● **Task description**
Copy out again, unchanged, the listing below from the line that has "use cupons se tiver." through the line that has "produtos similares.".

Start of Data extract

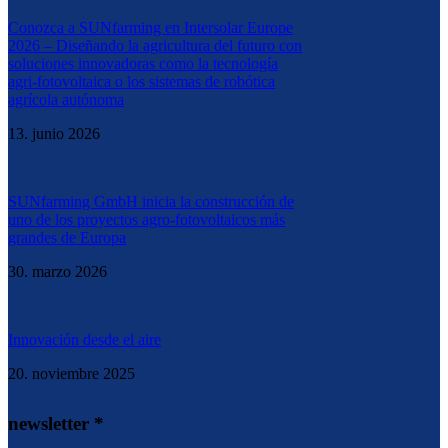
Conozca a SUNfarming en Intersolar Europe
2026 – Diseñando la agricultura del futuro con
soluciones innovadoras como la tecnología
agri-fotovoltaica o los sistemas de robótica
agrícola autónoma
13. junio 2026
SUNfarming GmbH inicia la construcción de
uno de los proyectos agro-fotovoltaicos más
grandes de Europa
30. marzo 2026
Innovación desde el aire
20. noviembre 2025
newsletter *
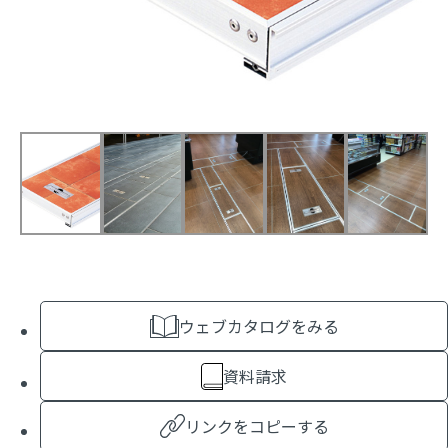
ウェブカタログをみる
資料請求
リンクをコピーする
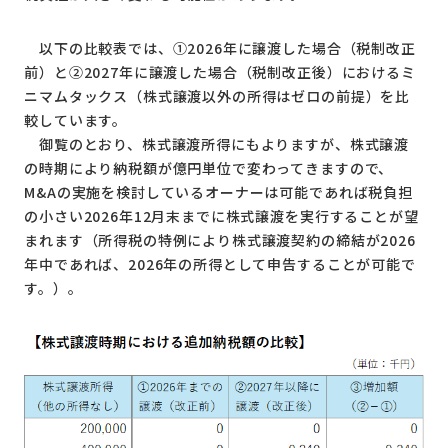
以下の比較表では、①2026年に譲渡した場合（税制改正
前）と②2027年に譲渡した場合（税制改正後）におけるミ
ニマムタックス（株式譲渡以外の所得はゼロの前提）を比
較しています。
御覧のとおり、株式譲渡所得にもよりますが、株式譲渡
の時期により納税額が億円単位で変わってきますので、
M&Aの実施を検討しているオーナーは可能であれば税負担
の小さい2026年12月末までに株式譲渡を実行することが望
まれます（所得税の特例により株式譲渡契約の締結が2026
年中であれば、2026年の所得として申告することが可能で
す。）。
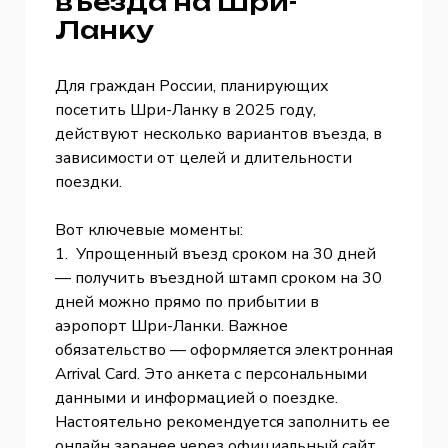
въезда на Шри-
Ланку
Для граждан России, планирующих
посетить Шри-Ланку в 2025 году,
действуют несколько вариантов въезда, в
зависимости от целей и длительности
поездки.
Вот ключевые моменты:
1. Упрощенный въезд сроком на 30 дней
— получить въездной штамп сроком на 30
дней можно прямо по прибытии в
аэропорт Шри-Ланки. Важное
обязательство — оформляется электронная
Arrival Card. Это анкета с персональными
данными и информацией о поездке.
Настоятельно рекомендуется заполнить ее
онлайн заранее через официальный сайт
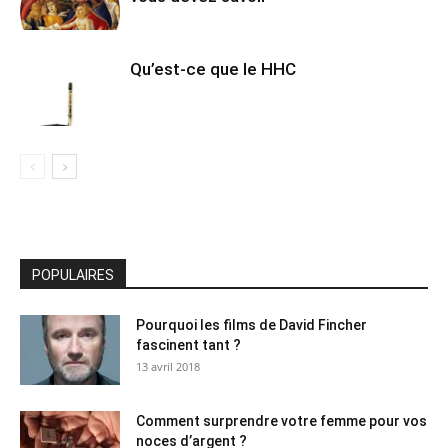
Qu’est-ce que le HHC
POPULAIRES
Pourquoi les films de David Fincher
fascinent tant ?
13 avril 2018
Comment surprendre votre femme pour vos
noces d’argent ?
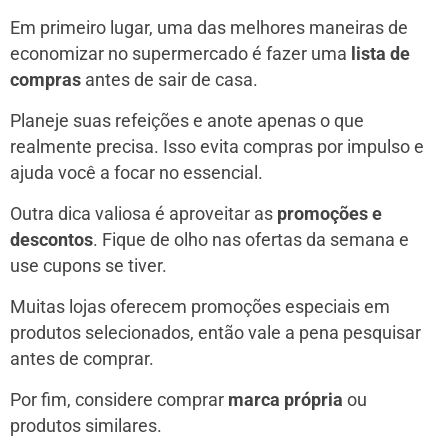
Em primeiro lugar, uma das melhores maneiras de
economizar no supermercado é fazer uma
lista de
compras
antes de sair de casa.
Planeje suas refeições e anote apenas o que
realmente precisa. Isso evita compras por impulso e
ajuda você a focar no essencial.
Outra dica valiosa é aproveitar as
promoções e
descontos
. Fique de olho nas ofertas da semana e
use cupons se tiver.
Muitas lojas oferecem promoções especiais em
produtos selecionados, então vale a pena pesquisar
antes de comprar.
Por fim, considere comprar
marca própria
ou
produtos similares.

End of Data extract
Start of Data extract

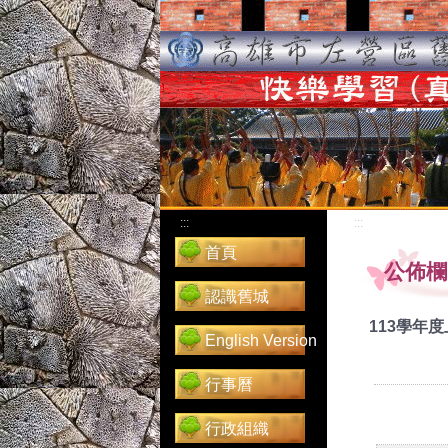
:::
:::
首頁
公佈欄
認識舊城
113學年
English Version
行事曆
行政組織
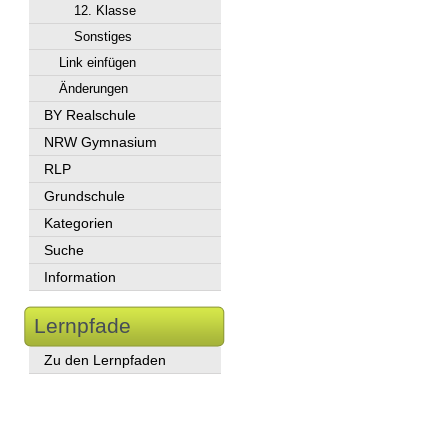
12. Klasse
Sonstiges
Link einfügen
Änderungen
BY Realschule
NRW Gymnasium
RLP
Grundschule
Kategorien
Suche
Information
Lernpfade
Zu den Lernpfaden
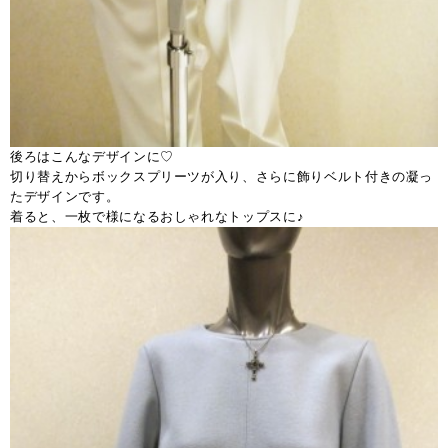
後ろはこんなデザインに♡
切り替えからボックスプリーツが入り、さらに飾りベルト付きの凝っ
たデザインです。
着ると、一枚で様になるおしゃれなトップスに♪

End of Data extract

● **Answer below**
use cupons se tiver.
Muitas lojas oferecem promoções especiais em
produtos selecionados, então vale a pena pesquisar
antes de comprar.
Por fim, considere comprar
marca própria
ou
produtos similares.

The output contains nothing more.